Why the most obvious fix for the Chiefs’ offense is also the most simple
AI-generated summary reviewed by our newsroom.
- KC dropped at least 6 uncontested passes Sunday, costing estimated 10 points.
- Four of those drops ended possessions, sequence that matched game's 10-point margin.
- Restoring catching fundamentals would have added about 65 yards in key game.
The ominous indicator arrived 65 seconds after kickoff Sunday, in the form of the very first pass Patrick Mahomes released.
It wasn’t that the third-down throw fell incomplete.
It was why.
Mahomes hit a wide open Noah Gray in the hands, but Gray, standing beyond the first-down marker and prepared to give the Chiefs some momentum on their opening drive, just plain dropped it.
And so it began.
There are a lot of valid questions about the Chiefs’ offense in the aftermath of their 20-10 loss to the Texans — whether it be play design, play execution or play calls. I’ve explored some of those over the last couple of years, but most notably and recently the game-changing fourth-down call Sunday.
But there is a simple fix that would have prevented the lowest scoring output under Patrick Mahomes in more than two years:
Catch the dang ball.
The forthcoming exercise isn’t to excuse everything gone wrong. Instead, it began as an exploration to determine just how significant of a role the most basic of fundamentals played in the Chiefs shrinking to somewhere around a 10% chance of reaching the postseason.
The conclusion? You’d be hard-pressed to find a factor more significant, at least last week.
The NFL doesn’t officially track drops, but it’s pretty easy for us to do on our own. The Chiefs very clearly dropped at least six passes against the Texans, and that’s using a kind and conservative grading system.
It doesn’t include Tyquan Thornton’s chance to make a play in the end zone for what could have been a 48-yard touchdown, since Texans cornerback Kamari Lassiter pried that ball loose; and it doesn’t include Rashee Rice dropping an 8-yard pass before Texans safety Jalen Pitre de-cleated him. We could have included both, but these are just the uncontested drops that hit players in both hands.
There are still six of them.
“The obvious is we’ve had too many drops,” coach Andy Reid said. “You’ve got to take care of that. I’m not sure where these came from — we’d been catching the ball pretty good until the last couple of games.”
The quantity, sure, is glaring. The impact? Even more so.
• Travis Kelce turned a drop into an interception for the third time this season. He also dropped the ball on the previous play.
• Rashee Rice dropped a fourth-down catch that would’ve prolonged a fourth-quarter drive, with the Chiefs trailing by seven. (Among the 56 receivers targeted at least 50 times this year, Rice has the 13th highest drop rate at 9.8%, per PFF data.)

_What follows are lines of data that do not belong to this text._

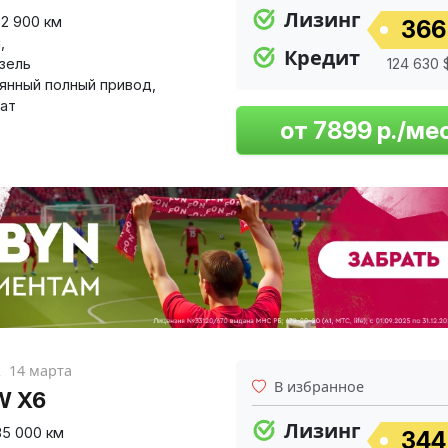
Лизинг
32 900 км
366
й
,
Кредит
изель
124 630 
янный полный привод
,
ат
к
14 марта
В избранное
W X6
Лизинг
35 000 км
344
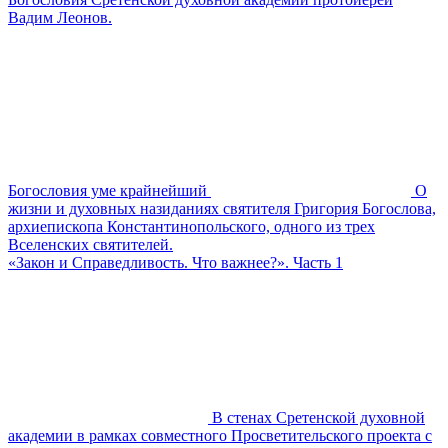
Вадим Леонов.
Богословия уме крайнейший
О
жизни и духовных назиданиях святителя Григория Богослова,
архиепископа Константинопольского, одного из трех
Вселенских святителей.
«Закон и Справедливость. Что важнее?». Часть 1
В стенах Сретенской духовной
академии в рамках совместного Просветительского проекта с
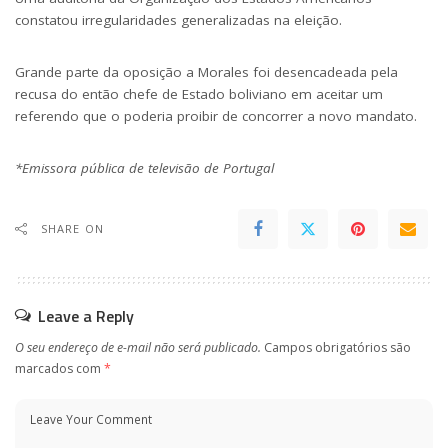
constatou irregularidades generalizadas na eleição.
Grande parte da oposição a Morales foi desencadeada pela
recusa do então chefe de Estado boliviano em aceitar um
referendo que o poderia proibir de concorrer a novo mandato.
*Emissora pública de televisão de Portugal
SHARE ON
Leave a Reply
O seu endereço de e-mail não será publicado.
Campos obrigatórios são
marcados com
*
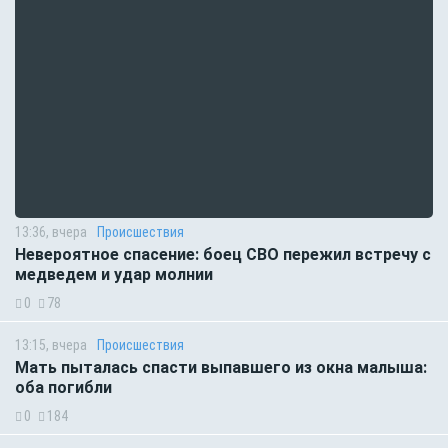
13:36, вчера
Происшествия
Невероятное спасение: боец СВО пережил встречу с
медведем и удар молнии
0
78
13:15, вчера
Происшествия
Мать пыталась спасти выпавшего из окна малыша:
оба погибли
0
184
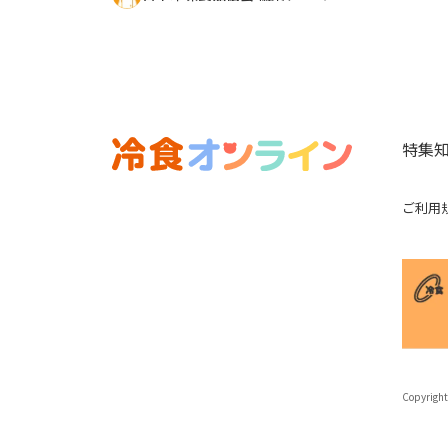
特集
ご利用
Copyright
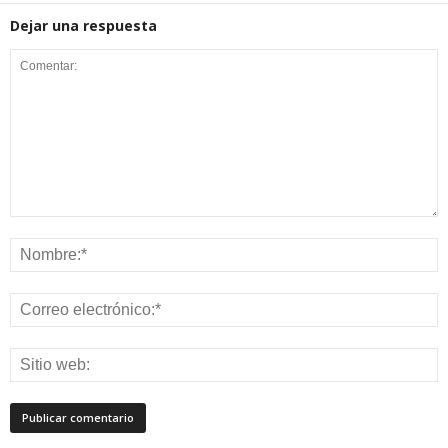
Dejar una respuesta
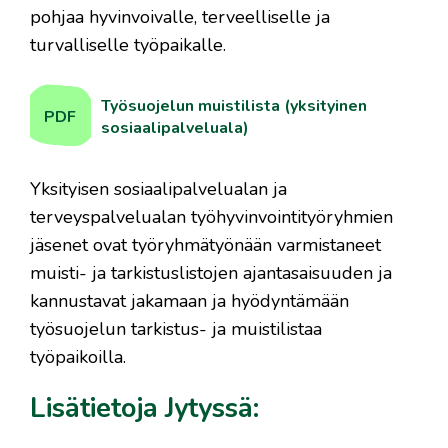
pohjaa hyvinvoivalle, terveelliselle ja
turvalliselle työpaikalle.
Työsuojelun muistilista (yksityinen
PDF
sosiaalipalveluala)
Yksityisen sosiaalipalvelualan ja
terveyspalvelualan työhyvinvointityöryhmien
jäsenet ovat työryhmätyönään varmistaneet
muisti- ja tarkistuslistojen ajantasaisuuden ja
kannustavat jakamaan ja hyödyntämään
työsuojelun tarkistus- ja muistilistaa
työpaikoilla.
Lisätietoja Jytyssä:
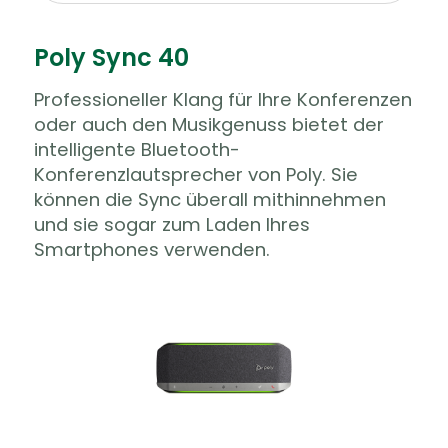
Poly Sync 40
Professioneller Klang für Ihre Konferenzen
oder auch den Musikgenuss bietet der
intelligente Bluetooth-
Konferenzlautsprecher von Poly. Sie
können die Sync überall mithinnehmen
und sie sogar zum Laden Ihres
Smartphones verwenden.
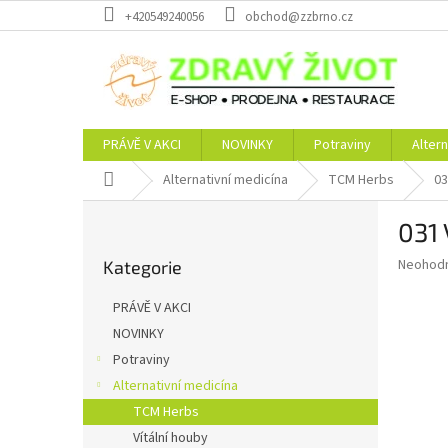
Přejít
+420549240056
obchod@zzbrno.cz
na
obsah
PRÁVĚ V AKCI
NOVINKY
Potraviny
Altern
Domů
Alternativní medicína
TCM Herbs
03
P
031 
o
Přeskočit
s
Průměr
Neohod
Kategorie
kategorie
t
hodnoce
r
produkt
PRÁVĚ V AKCI
a
je
NOVINKY
0,0
n
z
Potraviny
n
5
í
Alternativní medicína
hvězdič
p
TCM Herbs
a
Vítální houby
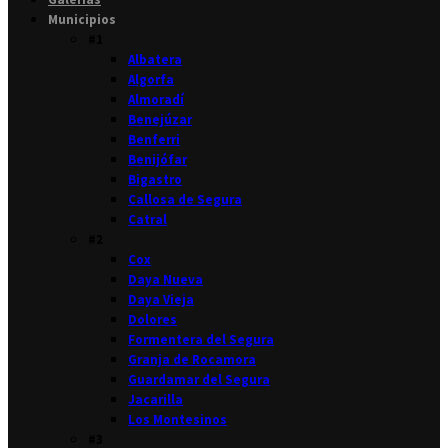
Municipios
#1
Albatera
Algorfa
Almoradí
Benejúzar
Benferri
Benijófar
Bigastro
Callosa de Segura
Catral
#2
Cox
Daya Nueva
Daya Vieja
Dolores
Formentera del Segura
Granja de Rocamora
Guardamar del Segura
Jacarilla
Los Montesinos
#3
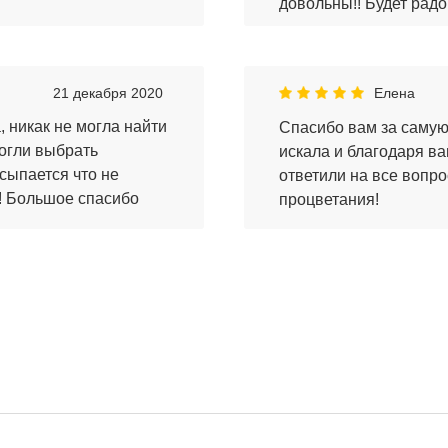
довольны!! Будет радо
21 декабря 2020
Елена
, никак не могла найти
Спасибо вам за самую
могли выбрать
искала и благодаря в
осыпается что не
ответили на все вопро
и! Большое спасибо
процветания!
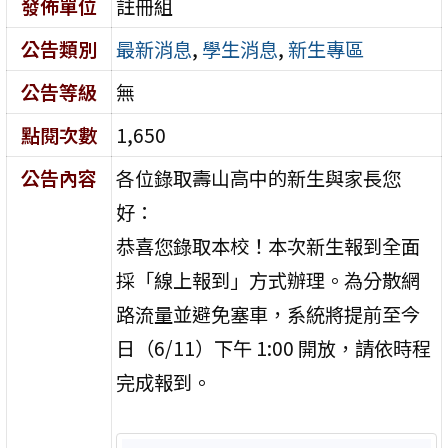
發佈單位
註冊組
公告類別
最新消息
,
學生消息
,
新生專區
公告等級
無
點閱次數
1,650
公告內容
各位錄取壽山高中的新生與家長您
好：
恭喜您錄取本校！本次新生報到全面
採「線上報到」方式辦理。為分散網
路流量並避免塞車，系統將提前至今
日（6/11）下午 1:00 開放，請依時程
完成報到。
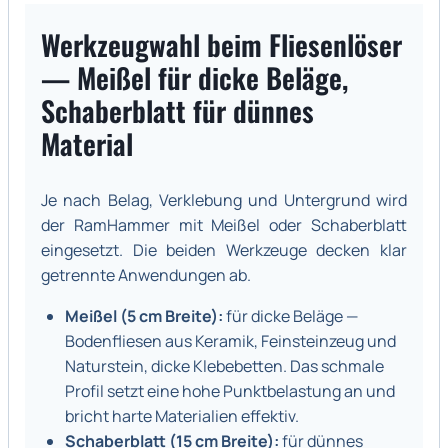
Werkzeugwahl beim Fliesenlöser
— Meißel für dicke Beläge,
Schaberblatt für dünnes
Material
Je nach Belag, Verklebung und Untergrund wird
der RamHammer mit Meißel oder Schaberblatt
eingesetzt. Die beiden Werkzeuge decken klar
getrennte Anwendungen ab.
Meißel (5 cm Breite):
für dicke Beläge —
Bodenfliesen aus Keramik, Feinsteinzeug und
Naturstein, dicke Klebebetten. Das schmale
Profil setzt eine hohe Punktbelastung an und
bricht harte Materialien effektiv.
Schaberblatt (15 cm Breite):
für dünnes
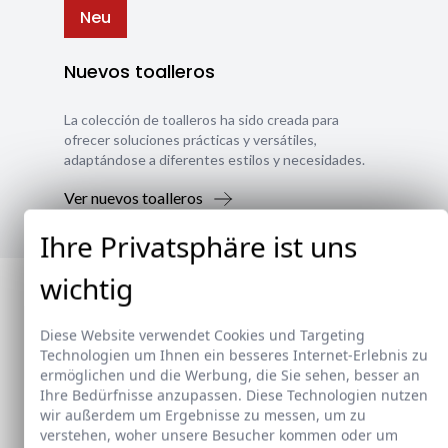
Neu
Nuevos toalleros
La colección de toalleros ha sido creada para
ofrecer soluciones prácticas y versátiles,
adaptándose a diferentes estilos y necesidades.
Ver nuevos toalleros
Ihre Privatsphäre ist uns
wichtig
Diese Website verwendet Cookies und Targeting
Technologien um Ihnen ein besseres Internet-Erlebnis zu
ermöglichen und die Werbung, die Sie sehen, besser an
Ihre Bedürfnisse anzupassen. Diese Technologien nutzen
wir außerdem um Ergebnisse zu messen, um zu
verstehen, woher unsere Besucher kommen oder um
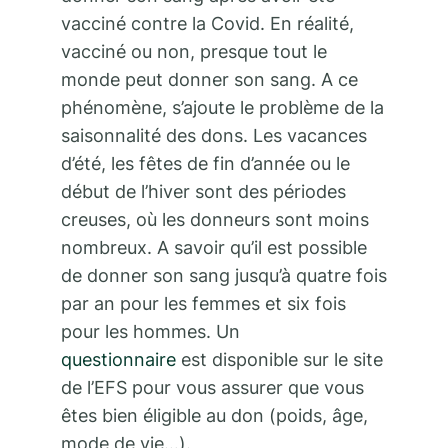
vacciné contre la Covid. En réalité,
vacciné ou non, presque tout le
monde peut donner son sang. A ce
phénomène, s’ajoute le problème de la
saisonnalité des dons. Les vacances
d’été, les fêtes de fin d’année ou le
début de l’hiver sont des périodes
creuses, où les donneurs sont moins
nombreux. A savoir qu’il est possible
de donner son sang jusqu’à quatre fois
par an pour les femmes et six fois
pour les hommes. Un
questionnaire
est disponible sur le site
de l’EFS pour vous assurer que vous
êtes bien éligible au don (poids, âge,
mode de vie…).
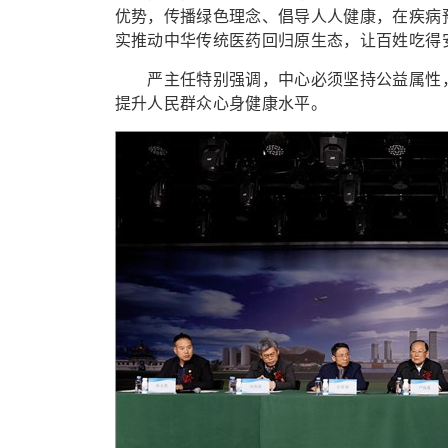
优势，传播绿色理念、倡导人人健康，在疾病
实推动中华传统医药回归原生态，让百姓吃得
严主任特别强调，中心必须坚持公益属性，
提升人民群众心身健康水平。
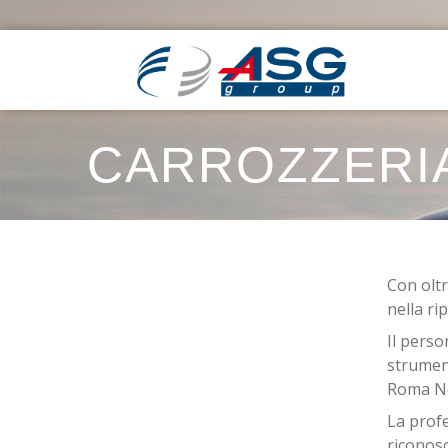
CARROZZERI
Con oltr
nella ri
Il perso
strument
Roma N
La profe
riconosc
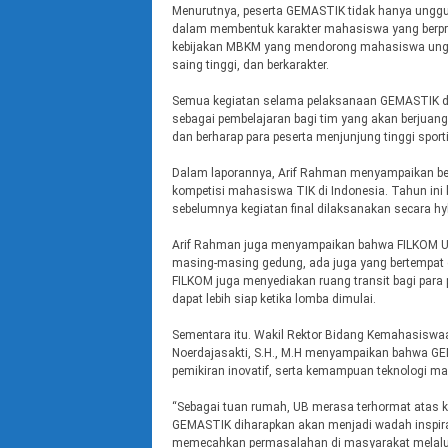
Menurutnya, peserta GEMASTIK tidak hanya unggu
dalam membentuk karakter mahasiswa yang berpresta
kebijakan MBKM yang mendorong mahasiswa unggul
saing tinggi, dan berkarakter.
Semua kegiatan selama pelaksanaan GEMASTIK dis
sebagai pembelajaran bagi tim yang akan berjuan
dan berharap para peserta menjunjung tinggi sport
Dalam laporannya, Arif Rahman menyampaikan be
kompetisi mahasiswa TIK di Indonesia. Tahun ini 
sebelumnya kegiatan final dilaksanakan secara hy
Arif Rahman juga menyampaikan bahwa FILKOM UB j
masing-masing gedung, ada juga yang bertempat di
FILKOM juga menyediakan ruang transit bagi par
dapat lebih siap ketika lomba dimulai.
Sementara itu. Wakil Rektor Bidang Kemahasiswa
Noerdajasakti, S.H., M.H menyampaikan bahwa GE
pemikiran inovatif, serta kemampuan teknologi ma
“Sebagai tuan rumah, UB merasa terhormat atas k
GEMASTIK diharapkan akan menjadi wadah inspira
memecahkan permasalahan di masyarakat melalui t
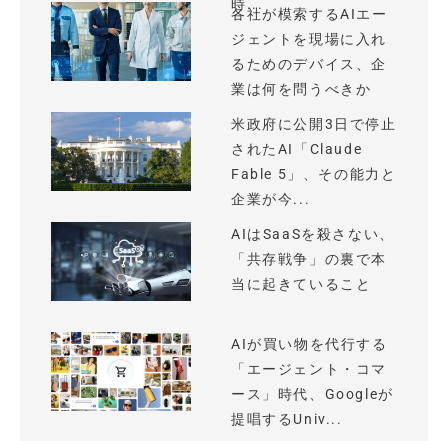
時...
各社が模索するAIエー
ジェントを現場に入れ
るためのデバイス、企
業は何を問うべきか
米政府に公開3日で停止
されたAI「Claude
Fable 5」、その能力と
企業が今...
AIはSaaSを殺さない、
「共存戦争」の裏で本
当に起きていること
AIが買い物を代行する
「エージェント・コマ
ース」時代、Googleが
提唱するUniv...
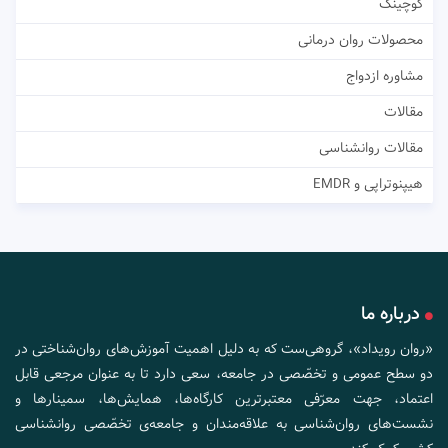
کوچینگ
محصولات روان درمانی
مشاوره ازدواج
مقالات
مقالات روانشناسی
هیپنوتراپی و EMDR
درباره ما
«روان رویداد»، گروهی‌ست که به دلیل اهمیت آموزش‌های روان‌شناختی در
دو سطح عمومی و تخصّصی در جامعه، سعی دارد تا به عنوان مرجعی قابل
اعتماد، جهت معرّفی معتبرترین کارگاه‌ها، همایش‌ها، سمینارها و
نشست‌های روان‌شناسی به علاقه‌مندان و جامعه‌ی تخصّصی روانشناسی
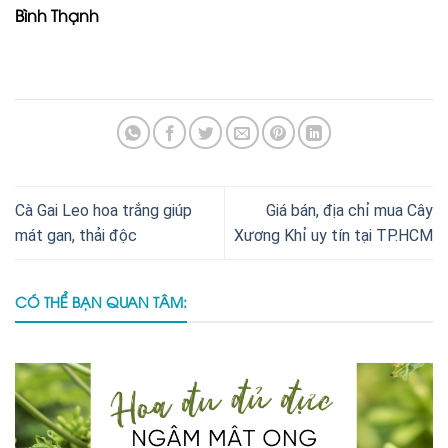
Bình Thạnh
Cà Gai Leo hoa trắng giúp
Giá bán, địa chỉ mua Cây
mát gan, thải độc
Xương Khỉ uy tín tại TP.HCM
CÓ THỂ BẠN QUAN TÂM:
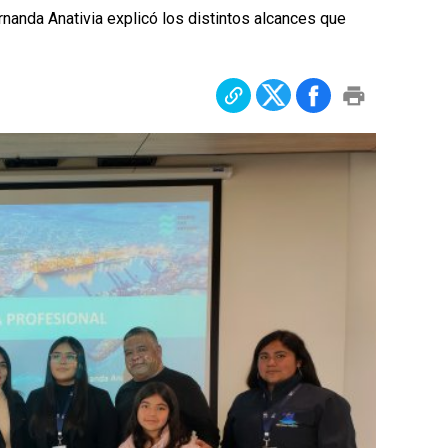
ernanda Anativia explicó los distintos alcances que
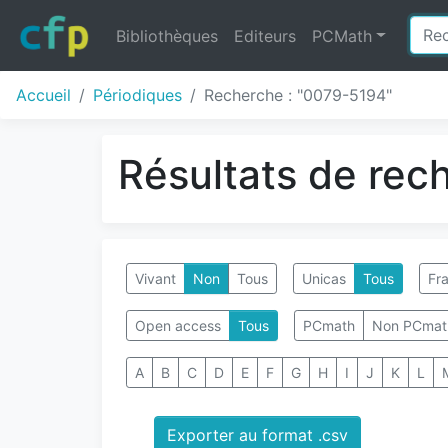
Bibliothèques
Editeurs
PCMath
Accueil
Périodiques
Recherche : "0079-5194"
Résultats de rec
Vivant
Non
Tous
Unicas
Tous
Fra
Open access
Tous
PCmath
Non PCmat
A
B
C
D
E
F
G
H
I
J
K
L
Exporter au format .csv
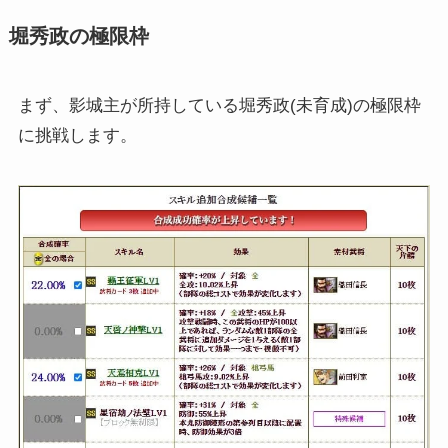
堀秀政の極限枠
まず、影城主が所持している堀秀政(未育成)の極限枠
に挑戦します。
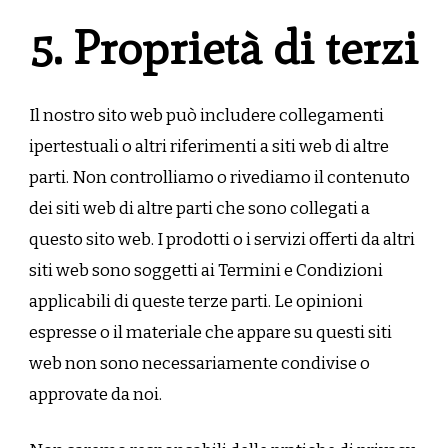
5. Proprietà di terzi
Il nostro sito web può includere collegamenti
ipertestuali o altri riferimenti a siti web di altre
parti. Non controlliamo o rivediamo il contenuto
dei siti web di altre parti che sono collegati a
questo sito web. I prodotti o i servizi offerti da altri
siti web sono soggetti ai Termini e Condizioni
applicabili di queste terze parti. Le opinioni
espresse o il materiale che appare su questi siti
web non sono necessariamente condivise o
approvate da noi.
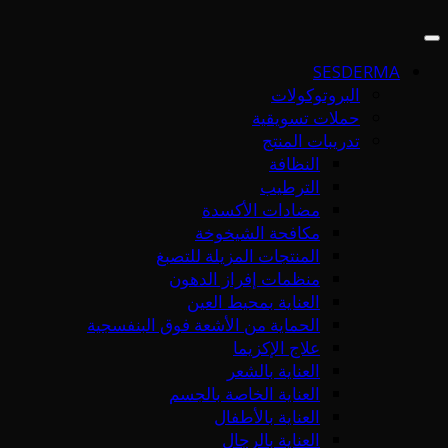
SESDERMA
البروتوكولات
حملات تسويقية
تدريبات المنتج
النظافة
الترطيب
مضادات الأكسدة
مكافحة الشيخوخة
المنتجات المزيلة للتصبغ
منظمات إفراز الدهون
العناية بمحيط العين
الحماية من الأشعة فوق البنفسجية
علاج الإكزيما
العناية بالشعر
العناية الخاصة بالجسم
العناية بالأطفال
العناية بالرجال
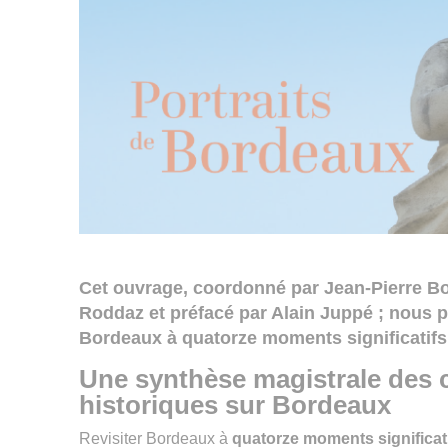
Cet ouvrage, coordonné par Jean-Pierre Bo
Roddaz et préfacé par Alain Juppé ; nous p
Bordeaux à quatorze moments significatifs 
Une synthèse magistrale des
historiques sur Bordeaux
Revisiter Bordeaux à
quatorze moments significat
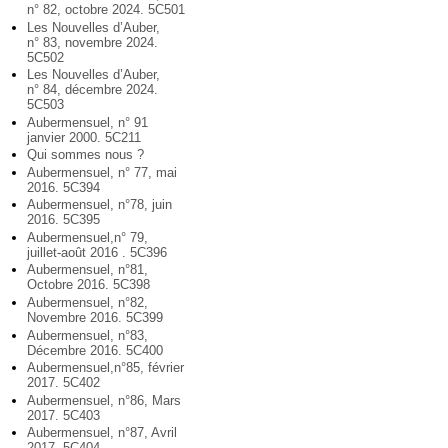
n° 82, octobre 2024. 5C501
Les Nouvelles d’Auber,
n° 83, novembre 2024.
5C502
Les Nouvelles d’Auber,
n° 84, décembre 2024.
5C503
Aubermensuel, n° 91
janvier 2000. 5C211
Qui sommes nous ?
Aubermensuel, n° 77, mai
2016. 5C394
Aubermensuel, n°78, juin
2016. 5C395
Aubermensuel,n° 79,
juillet-août 2016 . 5C396
Aubermensuel, n°81,
Octobre 2016. 5C398
Aubermensuel, n°82,
Novembre 2016. 5C399
Aubermensuel, n°83,
Décembre 2016. 5C400
Aubermensuel,n°85, février
2017. 5C402
Aubermensuel, n°86, Mars
2017. 5C403
Aubermensuel, n°87, Avril
2017. 5C404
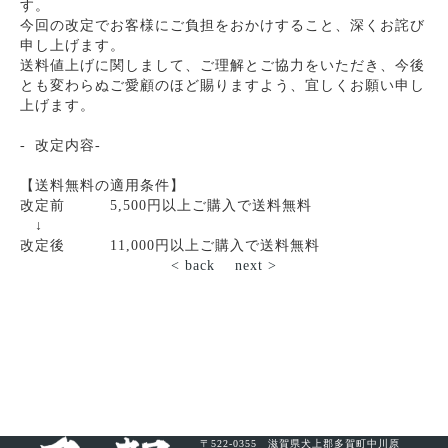
す。
今回の改定でお客様にご負担をおかけすること、深くお詫び
申し上げます。
送料値上げに関しまして、ご理解とご協力をいただき、今後
とも変わらぬご愛顧のほど賜りますよう、宜しくお願い申し
上げます。
- 改定内容-
【送料無料の適用条件】
改定前 5,500円以上ご購入で送料無料
↓
改定後 11,000円以上ご購入で送料無料
< back
next >
〒522-0355 滋賀県犬上郡多賀町中川原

• Kareem Hunt found himself wide open on a third-down play design in the red zone, but he dropped the pass in the flat.
• Noah Gray dropped that initial third-down throw of the game, and then he failed to haul in another on first down. Both were uncovered.
Four of those six drops flat-out ended a Chiefs possession. So in a game that was either tied or played within one possession for the initial 14 1/2 minutes of the fourth quarter, the Chiefs gave away the football four times because of drops.
The combined expected points added (EPA) for those six plays, per the NFLfastR model: minus-10.3 points.
The final margin in the game: 10 points.
But the lingering questions a few days laster, as the Chiefs prepare to play the final month in win-and-need-some-help mode: What can you do about it? What should you do about it?
I’m not remotely attempting to absolve the offensive coaching staff of the difficult answers those inquires might prompt. It should prompt some self-evaluation in the offseason.
But there has to be a vexing element twisted into this topic: The six plays worked. They designed a receiver open and called it at the right time.
That description doesn’t account for Mahomes throwing 19 incompletions in only 33 attempts. But it does account for six of them.
If the Chiefs had caught those six passes, they would have generated at least 65 more yards in the game. While that’s not an official statistic, I’m being conservative on that grading, too, only minimally adding the most obvious yards after catch, and eliminating the possibility of even one broken tackle on any of the six.
So, if the Chiefs had gained those extra 65 yards on Sunday, they would have totaled the second most yards any team has gained against the Texans No. 1-ranked defense this season. They would have also totaled the second-best yards per play the Texans had allowed this season.
It’s all so fitting of a Chiefs season that has included some pretty good underlying offensive metrics that are instead washed away by their failure to execute in big moments.
For three months, it was figurative to say they’ve dropped the ball when it counts.
For two weeks, they’ve tacked on its literal meaning.